Activity =
Beginning with the line containing "Pépite à la une BitBankCoin" and ending at the last line of the records, transcribe each line exactly. Do not include pictures.

Data extracts =
○ ○ ○
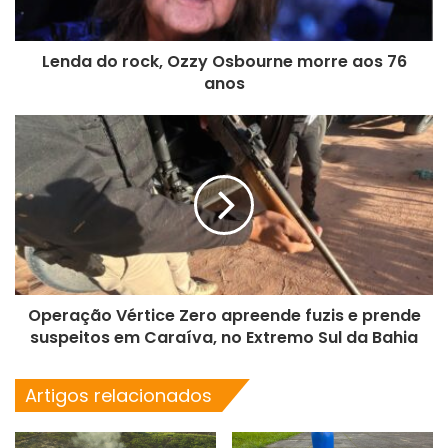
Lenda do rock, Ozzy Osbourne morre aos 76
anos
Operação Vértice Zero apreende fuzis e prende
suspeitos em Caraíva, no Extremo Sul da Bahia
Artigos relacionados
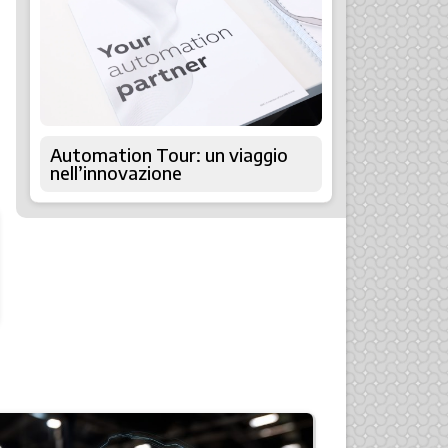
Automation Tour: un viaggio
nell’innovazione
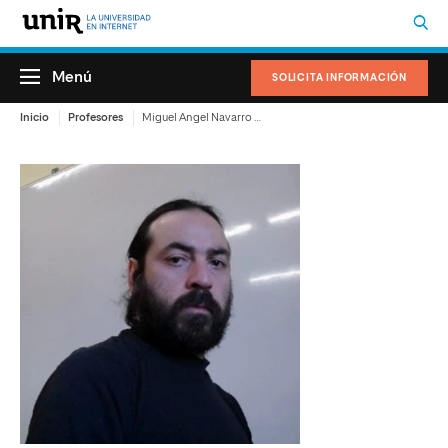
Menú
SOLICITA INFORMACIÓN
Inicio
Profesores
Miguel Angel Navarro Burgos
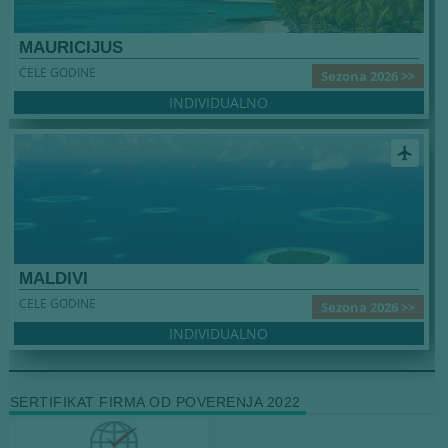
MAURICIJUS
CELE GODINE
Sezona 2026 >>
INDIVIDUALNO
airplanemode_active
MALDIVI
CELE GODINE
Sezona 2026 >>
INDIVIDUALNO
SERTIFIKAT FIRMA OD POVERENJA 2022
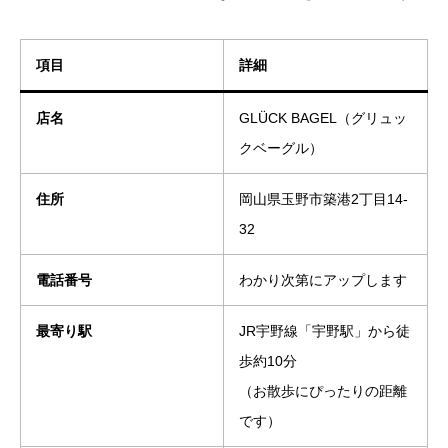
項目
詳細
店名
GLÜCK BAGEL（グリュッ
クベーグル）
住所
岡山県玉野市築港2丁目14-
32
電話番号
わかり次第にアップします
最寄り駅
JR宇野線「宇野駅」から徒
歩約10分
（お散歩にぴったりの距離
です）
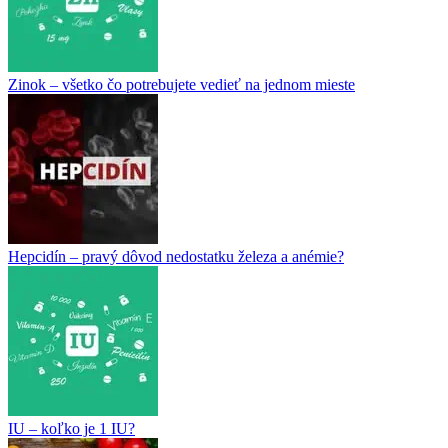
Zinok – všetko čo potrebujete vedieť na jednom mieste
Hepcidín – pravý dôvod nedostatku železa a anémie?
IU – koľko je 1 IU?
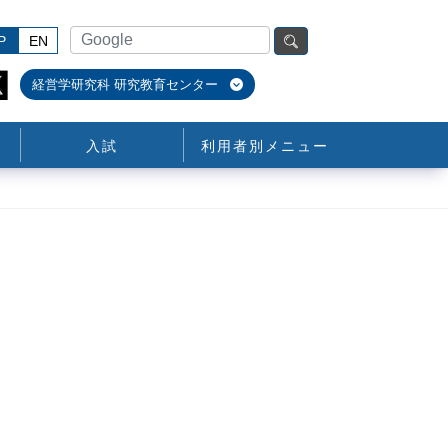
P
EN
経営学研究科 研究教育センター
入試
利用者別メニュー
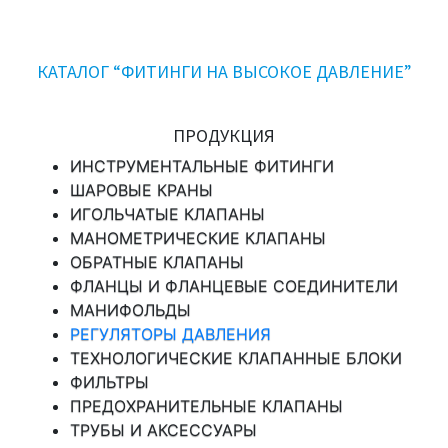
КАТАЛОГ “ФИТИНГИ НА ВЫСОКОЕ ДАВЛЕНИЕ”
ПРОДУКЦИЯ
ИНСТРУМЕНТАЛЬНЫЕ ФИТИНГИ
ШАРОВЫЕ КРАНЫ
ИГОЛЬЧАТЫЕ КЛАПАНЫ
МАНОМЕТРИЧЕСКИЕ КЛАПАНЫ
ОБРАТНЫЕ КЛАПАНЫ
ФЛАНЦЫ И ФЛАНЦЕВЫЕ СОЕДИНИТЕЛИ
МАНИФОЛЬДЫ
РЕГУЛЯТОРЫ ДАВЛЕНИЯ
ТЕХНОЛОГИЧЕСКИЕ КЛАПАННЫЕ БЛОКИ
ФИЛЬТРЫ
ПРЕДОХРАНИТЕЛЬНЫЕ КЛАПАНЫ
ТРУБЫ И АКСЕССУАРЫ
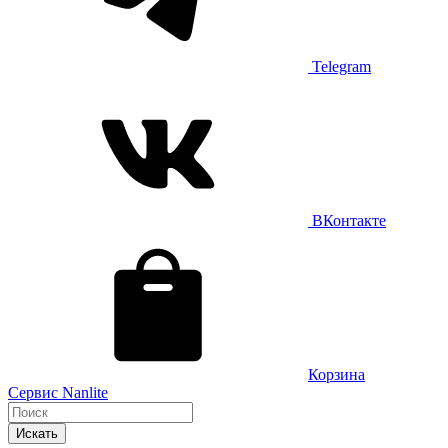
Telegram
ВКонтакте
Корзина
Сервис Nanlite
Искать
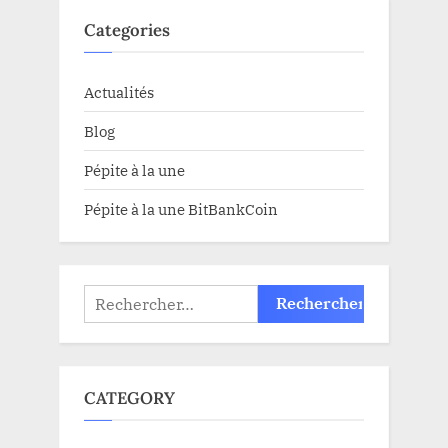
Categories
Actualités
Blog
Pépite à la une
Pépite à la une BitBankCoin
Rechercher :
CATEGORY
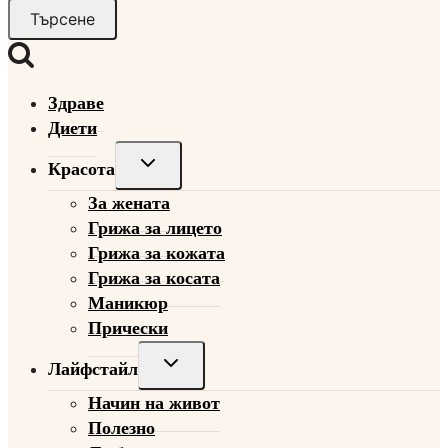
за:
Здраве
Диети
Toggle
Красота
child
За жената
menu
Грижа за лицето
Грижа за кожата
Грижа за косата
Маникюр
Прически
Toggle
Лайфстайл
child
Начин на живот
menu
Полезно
○ ○ ○
Reply =
Pépite à la une BitBankCoin
Rechercher :
CATEGORY
за:
Здраве
Диети
Toggle
Красота
child
За жената
menu
Грижа за лицето
Грижа за кожата
Грижа за косата
Маникюр
Прически
Toggle
Лайфстайл
child
Начин на живот
menu
Полезно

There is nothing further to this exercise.